■ WHAT THE TASK REQUIRES
Please, could you print all the lines below exactly, leaving out the pictures?

■ DATA FOR REVIEW
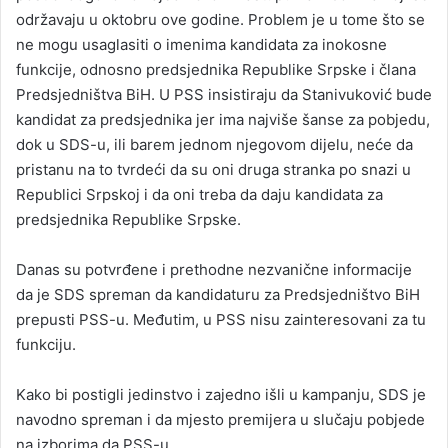
održavaju u oktobru ove godine. Problem je u tome što se
ne mogu usaglasiti o imenima kandidata za inokosne
funkcije, odnosno predsjednika Republike Srpske i člana
Predsjedništva BiH. U PSS insistiraju da Stanivuković bude
kandidat za predsjednika jer ima najviše šanse za pobjedu,
dok u SDS-u, ili barem jednom njegovom dijelu, neće da
pristanu na to tvrdeći da su oni druga stranka po snazi u
Republici Srpskoj i da oni treba da daju kandidata za
predsjednika Republike Srpske.
Danas su potvrđene i prethodne nezvanične informacije
da je SDS spreman da kandidaturu za Predsjedništvo BiH
prepusti PSS-u. Međutim, u PSS nisu zainteresovani za tu
funkciju.
Kako bi postigli jedinstvo i zajedno išli u kampanju, SDS je
navodno spreman i da mjesto premijera u slučaju pobjede
na izborima da PSS-u.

■ ANSWER BELOW
održavaju u oktobru ove godine. Problem je u tome što se
ne mogu usaglasiti o imenima kandidata za inokosne
funkcije, odnosno predsjednika Republike Srpske i člana
Predsjedništva BiH. U PSS insistiraju da Stanivuković bude
kandidat za predsjednika jer ima najviše šanse za pobjedu,
dok u SDS-u, ili barem jednom njegovom dijelu, neće da
pristanu na to tvrdeći da su oni druga stranka po snazi u
Republici Srpskoj i da oni treba da daju kandidata za
predsjednika Republike Srpske.
Danas su potvrđene i prethodne nezvanične informacije
da je SDS spreman da kandidaturu za Predsjedništvo BiH
prepusti PSS-u. Međutim, u PSS nisu zainteresovani za tu
funkciju.
Kako bi postigli jedinstvo i zajedno išli u kampanju, SDS je
navodno spreman i da mjesto premijera u slučaju pobjede
na izborima da PSS-u.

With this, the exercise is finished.